The International Accounting Standards section 16 (IAS 16) within IFRS outlines the requirements and concepts related to the accounting of fixed assets. Componentization requires each part of a fixed asset with a cost that is significant in relation to the total cost of the item to be depreciated separately. It’s very similar to a cost segregation study performed for tax purposes, where different bits of a building are separated into different ‘tax lives’ to take advantage of accelerated depreciation.
Componentization requires a company to allocate the amount initially recognized as an asset to be split (i.e: componentized) into parts and then separately depreciate each part. For example most US companies would account for a new building on a composite basis, with one asset entry on the fixed asset register with a typical life of 40 years, however the theory behind componentization is that a major asset such as a building, or some manufacturing equipment, will have significant parts; and these significant parts may or may not have different useful lives.

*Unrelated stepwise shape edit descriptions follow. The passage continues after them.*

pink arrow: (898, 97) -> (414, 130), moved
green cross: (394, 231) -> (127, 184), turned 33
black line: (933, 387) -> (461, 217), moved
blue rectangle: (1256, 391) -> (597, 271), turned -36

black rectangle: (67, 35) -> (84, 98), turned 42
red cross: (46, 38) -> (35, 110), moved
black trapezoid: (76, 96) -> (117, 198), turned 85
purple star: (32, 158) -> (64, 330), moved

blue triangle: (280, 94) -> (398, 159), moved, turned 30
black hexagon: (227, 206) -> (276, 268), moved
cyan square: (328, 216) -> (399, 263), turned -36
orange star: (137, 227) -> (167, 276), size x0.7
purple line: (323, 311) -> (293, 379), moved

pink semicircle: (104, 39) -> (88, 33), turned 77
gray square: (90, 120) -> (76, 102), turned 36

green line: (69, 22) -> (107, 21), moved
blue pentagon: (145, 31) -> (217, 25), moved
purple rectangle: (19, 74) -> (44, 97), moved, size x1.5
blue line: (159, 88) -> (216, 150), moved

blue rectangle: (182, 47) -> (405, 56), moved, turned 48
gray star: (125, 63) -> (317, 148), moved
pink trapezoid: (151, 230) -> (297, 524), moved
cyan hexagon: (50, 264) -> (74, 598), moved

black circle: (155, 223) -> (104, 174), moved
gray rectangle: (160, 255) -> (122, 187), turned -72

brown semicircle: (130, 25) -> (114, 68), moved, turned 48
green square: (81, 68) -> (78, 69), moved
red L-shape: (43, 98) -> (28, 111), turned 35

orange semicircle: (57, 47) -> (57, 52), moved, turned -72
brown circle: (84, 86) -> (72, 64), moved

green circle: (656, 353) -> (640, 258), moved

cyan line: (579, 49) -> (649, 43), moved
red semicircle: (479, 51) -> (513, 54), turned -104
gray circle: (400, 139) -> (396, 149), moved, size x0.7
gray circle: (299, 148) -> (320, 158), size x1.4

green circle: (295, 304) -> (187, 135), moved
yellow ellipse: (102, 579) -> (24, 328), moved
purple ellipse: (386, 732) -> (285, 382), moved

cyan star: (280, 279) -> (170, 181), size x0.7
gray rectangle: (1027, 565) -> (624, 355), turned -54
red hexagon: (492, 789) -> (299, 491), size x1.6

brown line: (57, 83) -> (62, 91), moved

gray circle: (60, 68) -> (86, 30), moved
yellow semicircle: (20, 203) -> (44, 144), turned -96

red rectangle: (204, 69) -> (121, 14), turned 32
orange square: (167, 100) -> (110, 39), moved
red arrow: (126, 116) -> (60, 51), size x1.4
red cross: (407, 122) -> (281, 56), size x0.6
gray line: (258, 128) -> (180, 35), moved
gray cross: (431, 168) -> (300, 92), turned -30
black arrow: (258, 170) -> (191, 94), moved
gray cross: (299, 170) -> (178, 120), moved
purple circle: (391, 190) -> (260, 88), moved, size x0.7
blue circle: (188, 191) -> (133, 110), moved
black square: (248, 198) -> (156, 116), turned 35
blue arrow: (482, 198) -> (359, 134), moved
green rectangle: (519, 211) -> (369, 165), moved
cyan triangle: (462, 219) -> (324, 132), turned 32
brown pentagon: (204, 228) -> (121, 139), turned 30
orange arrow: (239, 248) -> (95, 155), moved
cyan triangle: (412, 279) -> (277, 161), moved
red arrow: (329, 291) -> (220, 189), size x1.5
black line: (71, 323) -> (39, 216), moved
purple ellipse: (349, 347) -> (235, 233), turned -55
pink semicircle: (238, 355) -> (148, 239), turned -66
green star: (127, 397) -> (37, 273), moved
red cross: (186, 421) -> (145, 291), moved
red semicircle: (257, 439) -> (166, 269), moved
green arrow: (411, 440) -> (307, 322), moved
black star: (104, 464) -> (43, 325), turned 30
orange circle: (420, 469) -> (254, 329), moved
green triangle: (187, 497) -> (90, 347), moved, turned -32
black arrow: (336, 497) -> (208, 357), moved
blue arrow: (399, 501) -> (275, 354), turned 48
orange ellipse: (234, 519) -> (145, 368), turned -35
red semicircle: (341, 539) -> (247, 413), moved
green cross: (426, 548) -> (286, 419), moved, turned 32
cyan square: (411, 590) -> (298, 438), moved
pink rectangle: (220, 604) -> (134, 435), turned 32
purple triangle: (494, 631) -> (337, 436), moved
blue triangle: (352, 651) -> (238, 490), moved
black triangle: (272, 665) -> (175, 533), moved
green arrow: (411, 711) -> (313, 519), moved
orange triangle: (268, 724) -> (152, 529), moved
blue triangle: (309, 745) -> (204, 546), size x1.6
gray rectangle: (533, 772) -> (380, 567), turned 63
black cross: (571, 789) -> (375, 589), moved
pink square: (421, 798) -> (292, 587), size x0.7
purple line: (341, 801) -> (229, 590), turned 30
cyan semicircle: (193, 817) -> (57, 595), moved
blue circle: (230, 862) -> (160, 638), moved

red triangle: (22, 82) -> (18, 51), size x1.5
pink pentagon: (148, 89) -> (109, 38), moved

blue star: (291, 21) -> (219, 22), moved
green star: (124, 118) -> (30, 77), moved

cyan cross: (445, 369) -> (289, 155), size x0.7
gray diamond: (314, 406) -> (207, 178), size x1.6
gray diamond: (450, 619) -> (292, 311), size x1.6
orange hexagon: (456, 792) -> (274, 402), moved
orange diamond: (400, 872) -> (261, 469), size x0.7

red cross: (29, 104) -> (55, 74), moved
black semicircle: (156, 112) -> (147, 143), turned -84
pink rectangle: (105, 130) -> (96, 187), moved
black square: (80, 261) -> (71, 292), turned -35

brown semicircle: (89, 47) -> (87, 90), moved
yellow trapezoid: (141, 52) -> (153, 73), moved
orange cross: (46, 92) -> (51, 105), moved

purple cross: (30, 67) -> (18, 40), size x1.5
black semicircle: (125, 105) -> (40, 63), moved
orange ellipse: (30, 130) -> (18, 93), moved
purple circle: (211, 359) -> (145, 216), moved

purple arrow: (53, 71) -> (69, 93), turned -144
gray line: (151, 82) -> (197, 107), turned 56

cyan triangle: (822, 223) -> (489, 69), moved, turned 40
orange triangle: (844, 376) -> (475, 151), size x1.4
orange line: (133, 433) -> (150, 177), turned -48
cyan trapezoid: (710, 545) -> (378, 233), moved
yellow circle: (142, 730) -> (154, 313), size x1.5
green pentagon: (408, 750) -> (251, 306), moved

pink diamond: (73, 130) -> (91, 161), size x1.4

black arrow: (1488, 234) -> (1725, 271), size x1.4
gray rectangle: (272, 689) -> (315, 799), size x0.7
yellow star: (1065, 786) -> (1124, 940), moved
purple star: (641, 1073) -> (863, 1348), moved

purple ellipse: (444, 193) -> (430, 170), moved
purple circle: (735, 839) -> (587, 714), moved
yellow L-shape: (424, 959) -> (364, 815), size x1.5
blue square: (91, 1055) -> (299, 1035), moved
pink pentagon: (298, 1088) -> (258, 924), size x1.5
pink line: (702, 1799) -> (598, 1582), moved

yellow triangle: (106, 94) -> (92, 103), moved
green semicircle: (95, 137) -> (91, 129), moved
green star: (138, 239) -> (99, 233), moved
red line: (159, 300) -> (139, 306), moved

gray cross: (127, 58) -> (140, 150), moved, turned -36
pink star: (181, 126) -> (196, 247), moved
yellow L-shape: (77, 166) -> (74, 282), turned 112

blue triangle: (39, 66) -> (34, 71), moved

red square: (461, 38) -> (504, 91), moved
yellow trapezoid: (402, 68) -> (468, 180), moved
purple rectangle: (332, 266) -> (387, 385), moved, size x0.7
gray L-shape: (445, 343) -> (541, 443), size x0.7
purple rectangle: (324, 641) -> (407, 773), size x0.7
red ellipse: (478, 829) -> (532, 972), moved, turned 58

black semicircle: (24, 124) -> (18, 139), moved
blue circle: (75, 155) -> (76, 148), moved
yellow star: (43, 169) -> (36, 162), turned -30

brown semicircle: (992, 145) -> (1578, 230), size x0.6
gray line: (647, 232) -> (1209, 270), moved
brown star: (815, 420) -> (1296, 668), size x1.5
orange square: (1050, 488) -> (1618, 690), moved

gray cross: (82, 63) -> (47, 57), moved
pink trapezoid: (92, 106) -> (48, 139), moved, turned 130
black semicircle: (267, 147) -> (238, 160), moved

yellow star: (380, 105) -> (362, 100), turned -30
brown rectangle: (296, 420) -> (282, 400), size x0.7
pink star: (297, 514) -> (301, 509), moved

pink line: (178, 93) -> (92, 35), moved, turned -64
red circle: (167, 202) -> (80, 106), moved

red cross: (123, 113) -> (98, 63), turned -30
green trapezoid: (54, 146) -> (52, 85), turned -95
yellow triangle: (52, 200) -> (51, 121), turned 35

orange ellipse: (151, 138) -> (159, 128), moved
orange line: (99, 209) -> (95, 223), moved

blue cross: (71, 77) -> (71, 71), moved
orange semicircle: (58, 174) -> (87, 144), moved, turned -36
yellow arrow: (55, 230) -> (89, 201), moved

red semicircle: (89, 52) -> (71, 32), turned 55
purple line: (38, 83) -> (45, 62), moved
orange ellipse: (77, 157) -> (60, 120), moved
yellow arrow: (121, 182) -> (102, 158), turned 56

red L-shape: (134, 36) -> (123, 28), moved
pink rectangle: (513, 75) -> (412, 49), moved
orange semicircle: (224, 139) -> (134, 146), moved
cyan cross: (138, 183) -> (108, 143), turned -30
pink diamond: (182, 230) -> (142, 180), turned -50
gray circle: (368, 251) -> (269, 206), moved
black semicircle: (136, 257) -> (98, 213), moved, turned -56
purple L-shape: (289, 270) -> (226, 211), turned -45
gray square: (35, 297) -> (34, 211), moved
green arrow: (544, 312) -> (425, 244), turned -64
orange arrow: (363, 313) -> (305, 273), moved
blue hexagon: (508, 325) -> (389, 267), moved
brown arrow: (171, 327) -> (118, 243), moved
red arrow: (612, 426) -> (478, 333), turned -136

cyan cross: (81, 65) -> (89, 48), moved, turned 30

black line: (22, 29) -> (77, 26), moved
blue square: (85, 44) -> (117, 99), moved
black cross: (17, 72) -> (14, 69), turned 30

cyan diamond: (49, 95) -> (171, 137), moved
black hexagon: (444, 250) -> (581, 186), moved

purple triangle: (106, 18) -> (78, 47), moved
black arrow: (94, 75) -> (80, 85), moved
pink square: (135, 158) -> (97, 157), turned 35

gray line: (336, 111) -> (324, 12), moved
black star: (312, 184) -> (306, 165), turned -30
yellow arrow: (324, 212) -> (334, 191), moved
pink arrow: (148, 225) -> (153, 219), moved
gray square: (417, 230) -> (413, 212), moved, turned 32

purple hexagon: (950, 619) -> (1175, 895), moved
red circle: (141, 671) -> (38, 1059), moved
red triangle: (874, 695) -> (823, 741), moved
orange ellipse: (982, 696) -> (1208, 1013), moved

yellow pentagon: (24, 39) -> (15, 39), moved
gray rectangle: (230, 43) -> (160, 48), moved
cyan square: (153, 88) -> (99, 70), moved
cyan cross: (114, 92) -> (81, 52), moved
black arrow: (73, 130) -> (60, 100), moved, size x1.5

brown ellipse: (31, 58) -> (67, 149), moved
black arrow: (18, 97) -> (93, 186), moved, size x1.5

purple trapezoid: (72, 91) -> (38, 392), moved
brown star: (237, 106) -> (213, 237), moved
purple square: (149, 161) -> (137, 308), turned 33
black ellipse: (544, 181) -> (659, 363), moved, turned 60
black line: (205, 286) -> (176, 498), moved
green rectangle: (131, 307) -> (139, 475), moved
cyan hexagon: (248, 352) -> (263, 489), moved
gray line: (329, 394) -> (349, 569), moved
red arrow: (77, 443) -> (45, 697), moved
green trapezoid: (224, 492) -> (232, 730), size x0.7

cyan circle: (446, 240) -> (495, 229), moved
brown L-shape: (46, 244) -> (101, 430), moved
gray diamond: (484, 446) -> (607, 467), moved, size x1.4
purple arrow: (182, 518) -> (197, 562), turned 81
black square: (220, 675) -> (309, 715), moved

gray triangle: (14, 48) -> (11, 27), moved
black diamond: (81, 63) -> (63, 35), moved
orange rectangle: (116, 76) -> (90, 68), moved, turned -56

Let’s take this example one step further; the building’s roof & the HVAC system might be considered major components and both would have lives shorter than 40 years. The values and lives of these assets (or ‘components’) would be identified and depreciated separately under the IFRS rules. The depreciation expense for the shorter lived components (roofing and HVAC system) would be accelerated and the useful life of the building structure would increase to something greater than 40 years and as a result the depreciation expense of this larger component would be decelerated.
It may be helpful to have a parent-child feature in your fixed asset management software because it allows the child assets to be linked to the parent asset, yet depreciates the child assets individually according to their respective useful lives and booked costs. This feature also allows for additions and retirements of child assets.